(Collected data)
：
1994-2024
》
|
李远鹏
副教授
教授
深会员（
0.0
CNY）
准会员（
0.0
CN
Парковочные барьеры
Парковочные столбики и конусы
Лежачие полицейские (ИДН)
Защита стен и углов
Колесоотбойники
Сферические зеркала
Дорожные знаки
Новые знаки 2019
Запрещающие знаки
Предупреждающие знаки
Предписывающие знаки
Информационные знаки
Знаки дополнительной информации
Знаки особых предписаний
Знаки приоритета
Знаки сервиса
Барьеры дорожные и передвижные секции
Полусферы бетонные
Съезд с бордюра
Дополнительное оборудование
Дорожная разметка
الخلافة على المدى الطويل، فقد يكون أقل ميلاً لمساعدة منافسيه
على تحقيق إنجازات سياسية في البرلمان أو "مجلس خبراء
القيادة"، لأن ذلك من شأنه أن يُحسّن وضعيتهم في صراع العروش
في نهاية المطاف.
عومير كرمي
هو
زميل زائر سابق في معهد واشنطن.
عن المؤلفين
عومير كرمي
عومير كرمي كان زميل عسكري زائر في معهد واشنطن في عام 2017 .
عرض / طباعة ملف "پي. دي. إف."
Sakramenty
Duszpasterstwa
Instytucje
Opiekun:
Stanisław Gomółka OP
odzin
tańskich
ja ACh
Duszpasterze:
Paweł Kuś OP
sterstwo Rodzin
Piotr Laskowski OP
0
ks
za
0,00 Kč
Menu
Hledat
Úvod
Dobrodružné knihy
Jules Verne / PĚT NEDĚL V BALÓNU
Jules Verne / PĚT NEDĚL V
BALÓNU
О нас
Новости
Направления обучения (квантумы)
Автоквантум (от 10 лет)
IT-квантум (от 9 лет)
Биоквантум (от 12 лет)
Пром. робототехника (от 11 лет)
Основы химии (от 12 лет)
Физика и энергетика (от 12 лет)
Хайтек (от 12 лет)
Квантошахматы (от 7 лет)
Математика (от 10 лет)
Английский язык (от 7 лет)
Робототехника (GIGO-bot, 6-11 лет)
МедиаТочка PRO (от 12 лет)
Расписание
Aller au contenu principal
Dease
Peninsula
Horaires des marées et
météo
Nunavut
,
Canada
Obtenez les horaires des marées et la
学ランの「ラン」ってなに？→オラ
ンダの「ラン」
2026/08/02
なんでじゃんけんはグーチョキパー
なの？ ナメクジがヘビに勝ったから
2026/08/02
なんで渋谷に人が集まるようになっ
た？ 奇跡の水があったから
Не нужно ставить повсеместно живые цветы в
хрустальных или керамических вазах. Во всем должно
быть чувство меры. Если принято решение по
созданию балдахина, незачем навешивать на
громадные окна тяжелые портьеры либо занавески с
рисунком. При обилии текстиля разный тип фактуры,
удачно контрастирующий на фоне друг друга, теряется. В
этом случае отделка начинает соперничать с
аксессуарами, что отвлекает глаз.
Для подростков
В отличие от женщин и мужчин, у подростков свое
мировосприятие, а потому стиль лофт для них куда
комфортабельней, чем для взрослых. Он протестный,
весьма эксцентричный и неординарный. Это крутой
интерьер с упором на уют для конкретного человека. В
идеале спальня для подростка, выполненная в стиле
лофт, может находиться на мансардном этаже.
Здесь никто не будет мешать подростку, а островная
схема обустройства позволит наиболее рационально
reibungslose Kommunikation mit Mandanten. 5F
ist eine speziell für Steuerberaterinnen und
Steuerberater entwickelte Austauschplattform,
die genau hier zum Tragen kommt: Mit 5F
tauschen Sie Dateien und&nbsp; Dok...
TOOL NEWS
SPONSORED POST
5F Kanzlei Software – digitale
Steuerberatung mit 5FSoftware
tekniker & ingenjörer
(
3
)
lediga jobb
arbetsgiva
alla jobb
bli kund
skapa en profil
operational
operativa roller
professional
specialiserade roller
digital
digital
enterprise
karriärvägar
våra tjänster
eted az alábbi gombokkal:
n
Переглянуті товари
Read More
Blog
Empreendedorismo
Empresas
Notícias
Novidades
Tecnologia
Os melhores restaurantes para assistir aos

--

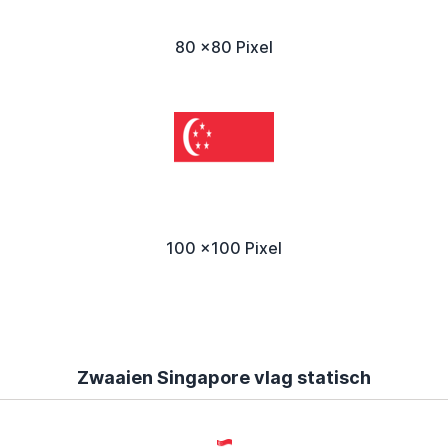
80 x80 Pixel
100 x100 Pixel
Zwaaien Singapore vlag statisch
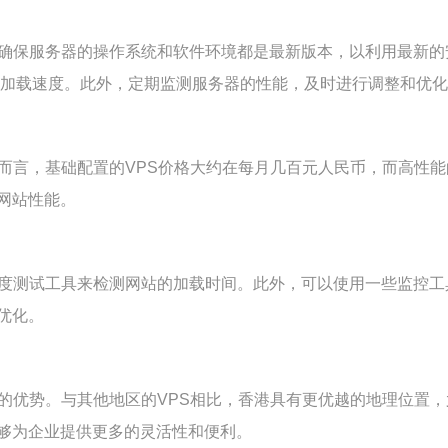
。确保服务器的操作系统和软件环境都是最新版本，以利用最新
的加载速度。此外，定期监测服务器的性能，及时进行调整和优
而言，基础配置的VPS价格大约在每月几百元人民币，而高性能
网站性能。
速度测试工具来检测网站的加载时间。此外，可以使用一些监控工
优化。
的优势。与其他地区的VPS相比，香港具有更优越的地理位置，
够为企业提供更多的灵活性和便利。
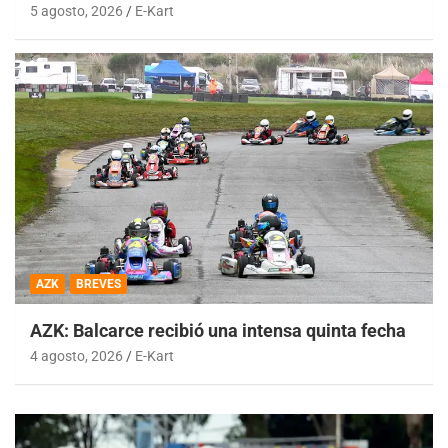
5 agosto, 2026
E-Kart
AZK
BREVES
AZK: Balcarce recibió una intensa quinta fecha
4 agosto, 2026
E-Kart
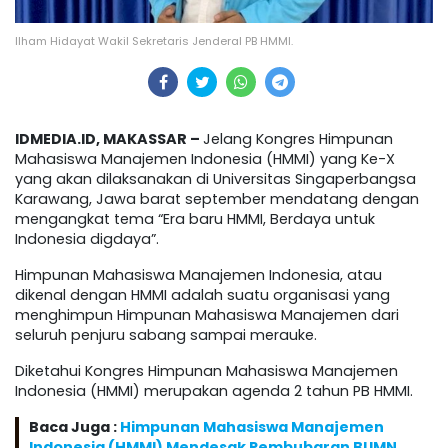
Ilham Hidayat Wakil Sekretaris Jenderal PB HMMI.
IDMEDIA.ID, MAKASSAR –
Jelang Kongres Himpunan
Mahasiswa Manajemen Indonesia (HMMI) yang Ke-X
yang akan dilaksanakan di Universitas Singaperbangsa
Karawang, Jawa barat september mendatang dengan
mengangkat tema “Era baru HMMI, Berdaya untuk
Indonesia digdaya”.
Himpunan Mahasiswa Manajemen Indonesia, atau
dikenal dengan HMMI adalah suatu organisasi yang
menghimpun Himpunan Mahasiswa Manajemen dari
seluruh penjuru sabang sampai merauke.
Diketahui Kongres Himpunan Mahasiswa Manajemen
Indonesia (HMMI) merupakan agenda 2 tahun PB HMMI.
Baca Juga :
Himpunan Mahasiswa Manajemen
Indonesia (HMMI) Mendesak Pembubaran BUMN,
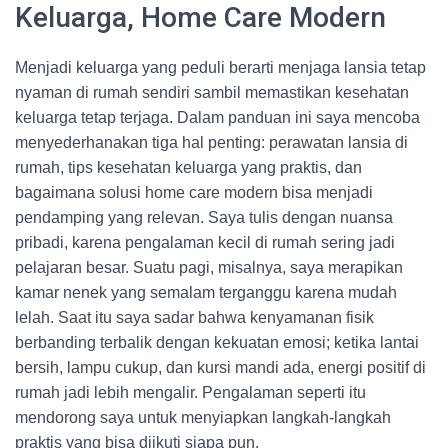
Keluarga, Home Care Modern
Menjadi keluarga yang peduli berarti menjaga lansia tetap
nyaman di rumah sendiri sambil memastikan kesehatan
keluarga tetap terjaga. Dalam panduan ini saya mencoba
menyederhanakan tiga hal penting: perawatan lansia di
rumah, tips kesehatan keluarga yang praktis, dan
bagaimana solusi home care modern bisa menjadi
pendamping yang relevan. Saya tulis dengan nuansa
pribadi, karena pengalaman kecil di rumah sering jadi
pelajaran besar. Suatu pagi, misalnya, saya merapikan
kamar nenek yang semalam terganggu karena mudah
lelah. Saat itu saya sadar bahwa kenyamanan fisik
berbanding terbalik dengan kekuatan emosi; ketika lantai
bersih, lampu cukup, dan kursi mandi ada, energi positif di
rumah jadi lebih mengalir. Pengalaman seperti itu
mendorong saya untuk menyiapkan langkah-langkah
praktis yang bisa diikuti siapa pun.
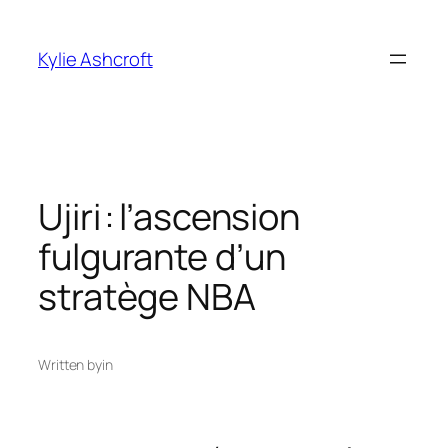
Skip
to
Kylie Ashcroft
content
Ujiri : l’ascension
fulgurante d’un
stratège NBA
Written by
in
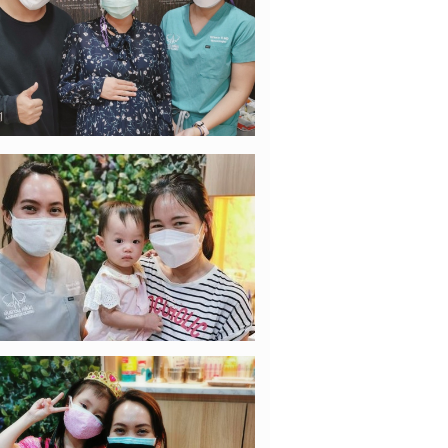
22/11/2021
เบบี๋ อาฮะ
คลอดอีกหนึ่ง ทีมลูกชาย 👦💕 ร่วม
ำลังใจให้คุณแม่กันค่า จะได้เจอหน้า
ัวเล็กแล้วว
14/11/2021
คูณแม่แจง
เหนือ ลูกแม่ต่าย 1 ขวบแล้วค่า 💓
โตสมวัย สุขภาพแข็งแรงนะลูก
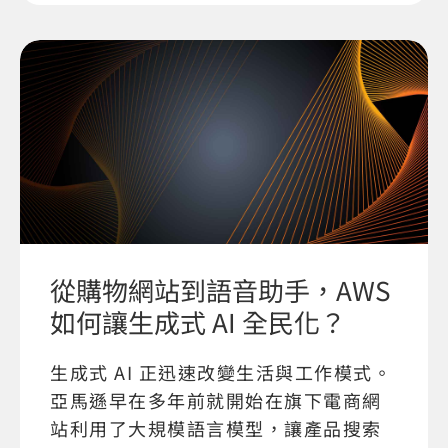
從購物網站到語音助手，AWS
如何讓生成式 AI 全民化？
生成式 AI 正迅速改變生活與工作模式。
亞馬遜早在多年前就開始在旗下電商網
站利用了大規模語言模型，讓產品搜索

• _WHAT TO WORK ON_: Every line in the records above that contains the word "BALÓNU" is to be copied out.

• _ANSWER TO THIS EXERCISE_:
Jules Verne / PĚT NEDĚL V BALÓNU
BALÓNU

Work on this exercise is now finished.